Bioeffects of Inhaled Nanoplastics on Neurons and Alteration of Animal Behaviors through Deposition in the Brain
Researchers demonstrated that nanoplastics inhaled through the nose can travel along the olfactory nerve and deposit directly in the brain, causing neuron damage and altered behavior in mice. Using a microfluidic chip to study neuron interactions, they found that smaller particles with specific surface charges caused the most severe cell damage. The study provides direct evidence that airborne nanoplastics can reach the brain through inhalation and may pose neurotoxic risks.
Carboxyl-modified polystyrene microplastics induces neurotoxicity by affecting dopamine, glutamate, serotonin, and GABA neurotransmission in Caenorhabditis elegans
Researchers used the nematode C. elegans as a model to study how carboxyl-modified polystyrene microplastics affect the nervous system. They found that even at low concentrations, these modified microplastics caused more severe neurotoxicity than unmodified polystyrene, disrupting dopamine, glutamate, serotonin, and GABA neurotransmission. The study suggests that surface modifications on microplastics may significantly increase their potential to cause neurological harm.
Nanoplastics induce SH-SY5Y cell damage through oxidative stress and disruption of amino acid metabolism
Researchers exposed human neuronal cells to five types of nanoplastics and found that polyethylene and polypropylene particles caused the most significant reductions in cell viability.
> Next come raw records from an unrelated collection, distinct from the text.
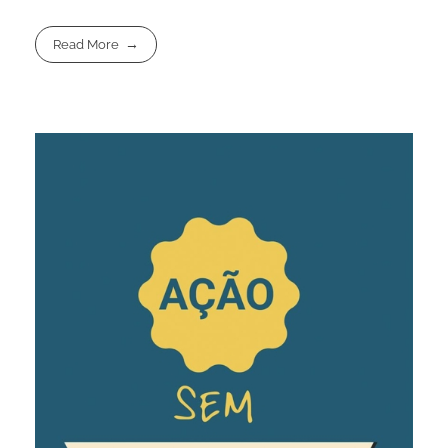
Read More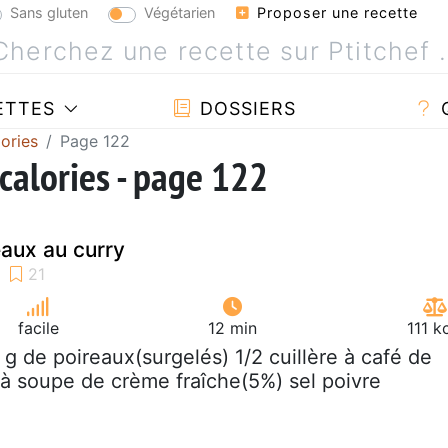
Sans gluten
Végétarien
Proposer une recette
ETTES
DOSSIERS
ories
Page 122
calories - page 122
aux au curry
facile
12 min
111 k
 g de poireaux(surgelés) 1/2 cuillère à café de
s à soupe de crème fraîche(5%) sel poivre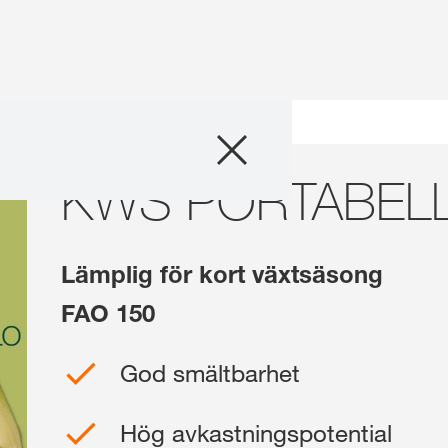
Produkter
ELLO
KWS PORTABEL
Rådgivning
Läsvärt och ev
Lämplig för kort växtsäsong
Digitala tjänster
FAO 150
God smältbarhet
Om oss
Hög avkastningspotential
Kontaktpersone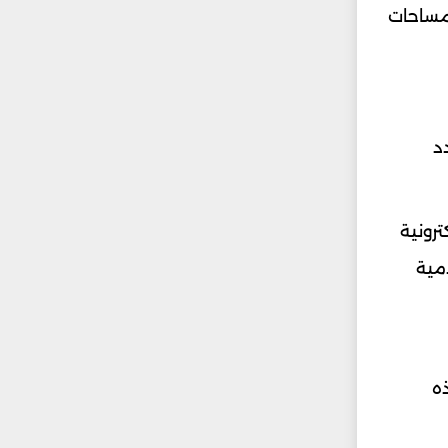
 مساحات
د
رونية
مية
ه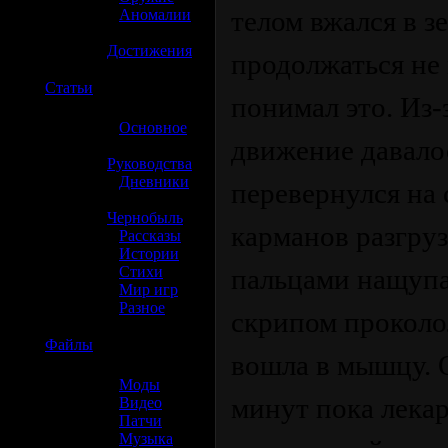
телом вжался в з
»
Аномалии
»
Достижения
продолжаться не 
☢️
Статьи
понимал это. Из
»
Основное
движение давалос
»
Руководства
»
Дневники
перевернулся на 
»
Чернобыль
карманов разгру
»
Рассказы
»
Истории
»
Стихи
пальцами нащупал
»
Мир игр
»
Разное
скрипом проколол
☢️
Файлы
вошла в мышцу. 
»
Моды
минут пока лекар
»
Видео
»
Патчи
»
Музыка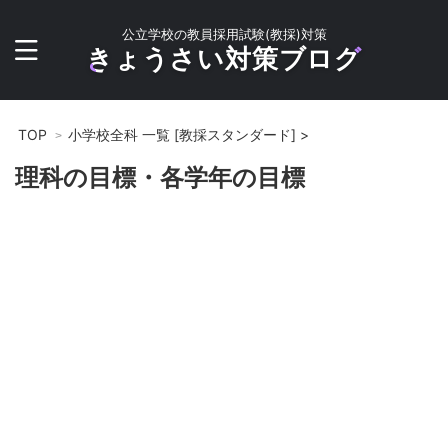
公立学校の教員採用試験(教採)対策
きょうさい対策ブログ
TOP
小学校全科 一覧 [教採スタンダード]
>
理科の目標・各学年の目標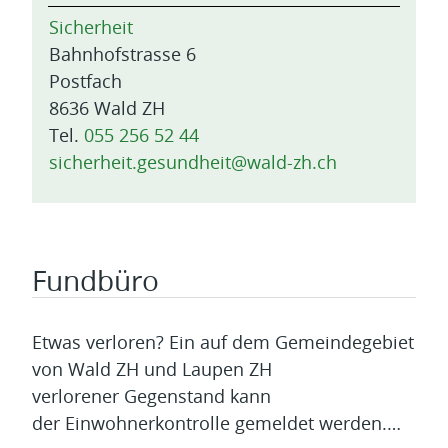
Sicherheit
Bahnhofstrasse 6
Postfach
8636 Wald ZH
Tel.
055 256 52 44
sicherheit.gesundheit@wald-zh.ch
Fundbüro
Etwas verloren? Ein auf dem Gemeindegebiet
von Wald ZH und Laupen ZH
verlorener Gegenstand kann
der Einwohnerkontrolle gemeldet werden.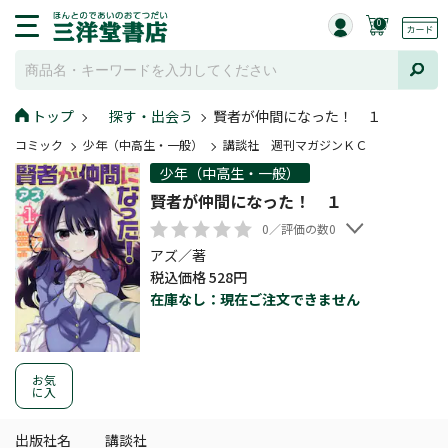
0
トップ
探す・出会う
賢者が仲間になった！ １
コミック
少年（中高生・一般）
講談社 週刊マガジンＫＣ
少年（中高生・一般）
賢者が仲間になった！ １
0／評価の数0
アズ／著
税込価格 528円
在庫なし：現在ご注文できません
お気
に入
出版社名
講談社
The nanoplastics induced oxidative stress, disrupted mitochondrial membrane potential, and triggered cell death pathways. Transcriptomic analysis revealed that amino acid metabolism was particularly affected, suggesting a specific mechanism by which nanoplastics may damage nerve cells.
Polystyrene nanoplastics target electron transport chain complexes in brain mitochondria
Researchers investigated the effects of polystyrene nanoplastics on mitochondrial function in rat brain tissue. They found that nanoplastic exposure significantly impaired the electron transport chain, specifically disrupting electron flow between respiratory complexes I-III and II-III in both synaptic and non-synaptic mitochondria. The findings reveal a potential mechanism by which nanoplastics could contribute to brain energy metabolism deficits and neurotoxicity.
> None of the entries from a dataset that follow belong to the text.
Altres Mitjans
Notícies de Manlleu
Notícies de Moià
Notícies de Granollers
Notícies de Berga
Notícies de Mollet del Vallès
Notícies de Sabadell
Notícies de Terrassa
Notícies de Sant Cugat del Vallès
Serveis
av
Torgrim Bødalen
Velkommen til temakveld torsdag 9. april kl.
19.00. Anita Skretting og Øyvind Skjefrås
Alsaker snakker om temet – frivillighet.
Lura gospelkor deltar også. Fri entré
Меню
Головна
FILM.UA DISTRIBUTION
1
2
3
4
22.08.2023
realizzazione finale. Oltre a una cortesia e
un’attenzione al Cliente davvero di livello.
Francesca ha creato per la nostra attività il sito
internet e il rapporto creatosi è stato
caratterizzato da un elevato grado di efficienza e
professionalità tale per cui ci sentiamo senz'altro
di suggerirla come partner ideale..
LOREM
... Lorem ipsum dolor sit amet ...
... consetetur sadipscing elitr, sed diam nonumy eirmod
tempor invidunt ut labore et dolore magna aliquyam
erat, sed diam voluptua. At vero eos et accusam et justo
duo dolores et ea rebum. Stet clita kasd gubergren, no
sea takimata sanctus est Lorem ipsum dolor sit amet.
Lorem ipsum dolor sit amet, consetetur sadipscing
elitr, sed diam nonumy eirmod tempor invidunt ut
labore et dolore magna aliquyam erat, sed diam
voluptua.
Neurotoxicity of nanoplastics: A review
This review examines the growing body of evidence on how nanoplastics may affect the nervous system. Researchers summarized findings showing that nanoplastics can cross biological barriers, accumulate in brain tissue, and trigger oxidative stress and inflammation in nerve cells. The evidence indicates that nanoplastic exposure may contribute to neurotoxic effects, though more research is needed to fully understand the risks to human brain health.
Microplastics/nanoplastics and neurological health: An overview of neurological defects and mechanisms
This review summarizes evidence that micro and nanoplastics can harm the nervous system, causing developmental abnormalities, brain cell death, neurological inflammation, and potentially contributing to neurodegenerative diseases. Animal studies show that these tiny plastics can cross the blood-brain barrier and accumulate in brain tissue, where they trigger oxidative stress and disrupt normal brain function. While direct evidence in humans is still limited, the findings suggest that chronic microplastic exposure could be a risk factor for neurological health problems.
Neurophysiological and Behavioral Effects of Micro- and Nanoplastics in Aquatic Organisms
Researchers reviewed evidence that micro- and nanoplastics in aquatic environments cross the blood-brain barrier, accumulate in neural tissues, and cause oxidative stress, neuroinflammation, and disrupted neurotransmitter signaling, with downstream effects on locomotion, feeding, predator avoidance, and social behavior across multiple aquatic species.